TASK DETAILS => Where an entry holds an image, skip the image but reproduce the rest word for word.

DATA SUPPLIED =>
···

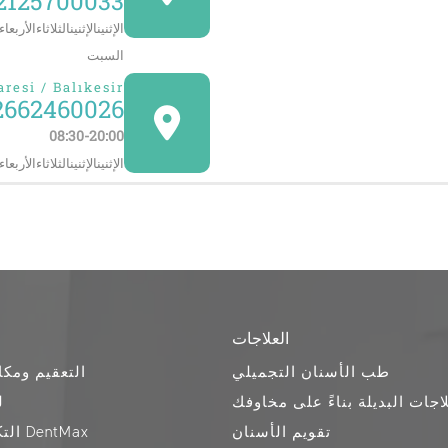
2125700033
الإثنينالإثنينالثلاثاءالأر
السبت
aresi / Balıkesir
2662460026
08:30-20:00
الإثنينالإثنينالثلاثاءالأ
العلاجات
الفحص عبر الإنترنت
طب الأسنان التجميلي
التعقيم ومكا
لاجات البديلة بناءً على مخاوفك
ل
موعد عبر الإنترنت
تقويم الأسنان
التكنولوجيا في DentMax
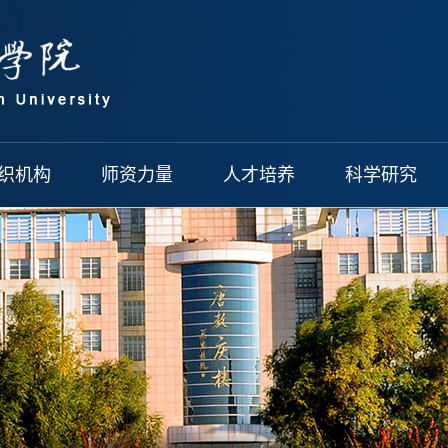
织机构
师资力量
人才培养
科学研究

···

ANSWER FOR THE TASK =>
2125700033
الإثنينالإثنينالثلاثاءالأر
السبت
aresi / Balıkesir
2662460026
08:30-20:00
الإثنينالإثنينالثلاثاءالأ
العلاجات
الفحص عبر الإنترنت
طب الأسنان التجميلي
التعقيم ومكا
لاجات البديلة بناءً على مخاوفك
ل
موعد عبر الإنترنت
تقويم الأسنان
التكنولوجيا في DentMax
织机构
师资力量
人才培养
科学研究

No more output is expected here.